Impala reads CHAR(N)/VARCHAR(N) the following way:
0. push down min/max predicates (on review)
1. read the value as STRING from ORC
2. truncate the value if it is longer than N or pad it with spaces if the type is char and the value is short than N
3. evalute the predicates once all columns are read

It is possible that a value from ORC does not satisfy the predicates before truncation/padding, but it does afterwards.
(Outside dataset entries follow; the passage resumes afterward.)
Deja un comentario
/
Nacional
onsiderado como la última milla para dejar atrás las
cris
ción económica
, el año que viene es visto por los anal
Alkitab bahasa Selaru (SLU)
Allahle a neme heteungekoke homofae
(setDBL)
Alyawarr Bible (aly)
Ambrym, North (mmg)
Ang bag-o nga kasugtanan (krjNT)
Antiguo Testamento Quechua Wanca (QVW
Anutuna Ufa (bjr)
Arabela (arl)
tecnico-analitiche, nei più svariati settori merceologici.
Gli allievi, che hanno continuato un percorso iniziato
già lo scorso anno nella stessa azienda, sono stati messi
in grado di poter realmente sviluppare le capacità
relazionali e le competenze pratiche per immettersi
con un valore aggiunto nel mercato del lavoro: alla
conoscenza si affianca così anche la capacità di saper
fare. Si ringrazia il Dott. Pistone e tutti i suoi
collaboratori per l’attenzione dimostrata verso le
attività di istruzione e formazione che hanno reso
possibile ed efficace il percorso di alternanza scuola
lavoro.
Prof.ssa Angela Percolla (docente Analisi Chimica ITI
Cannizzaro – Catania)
For example:
a single column: "s VARCHAR(1)"
a single value in the ORC file : "aa"
a predicate: s="a" .
"aa" does not pass the predicate, but after truncation it becomes "a", which passes.
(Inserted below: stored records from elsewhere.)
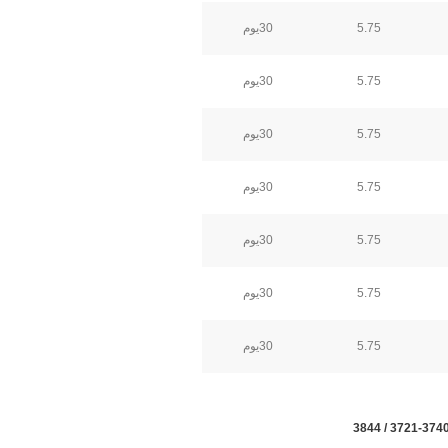
30يوم
5.75
30يوم
5.75
30يوم
5.75
30يوم
5.75
30يوم
5.75
30يوم
5.75
30يوم
5.75
3721-3740 / 384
Currently it is tricky to push this predicate down, as simply passing s="a" would skip the file as min="aa" > "a". (what could work is pushing s>="a" AND s<"b" instead, as all values that can be truncated to "a" are <= "b").
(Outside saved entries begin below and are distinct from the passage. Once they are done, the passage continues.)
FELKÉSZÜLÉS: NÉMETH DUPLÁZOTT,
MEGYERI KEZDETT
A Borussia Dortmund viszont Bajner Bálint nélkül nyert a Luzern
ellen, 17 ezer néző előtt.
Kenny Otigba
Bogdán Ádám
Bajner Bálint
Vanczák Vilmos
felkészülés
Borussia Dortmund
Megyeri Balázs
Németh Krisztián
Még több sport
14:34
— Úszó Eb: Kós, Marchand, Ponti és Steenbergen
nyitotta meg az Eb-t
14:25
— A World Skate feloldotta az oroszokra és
It would be much simpler (for us at least) if we could pass the max length and min length to the SARGS interface, and it would apply truncation/padding to the min/max statistics before comparing them to the literal we provided. So in the example above min=max="aa" would become "a", and it would satisfy the pushed down s="a".

Note that Impala doesn't care about encoding, so the length is byte length. Other clients may need UTF-8 length instead.

Apart from min/max stats, CHAR/VARCHAR are also problematic for bloom filters - in the example above, "aa"'s hash is probably different than "a"'s, so looking up "a" could fail.
Bloom filters could only work if we are sure that there won't be any truncation/padding (which is actually quite likely if the schema didn't change, as DB system enforces this during writing). If there were stats about min/max length of strings, then it would be possible verify this during predicate push down and use bloom filters if it is safe.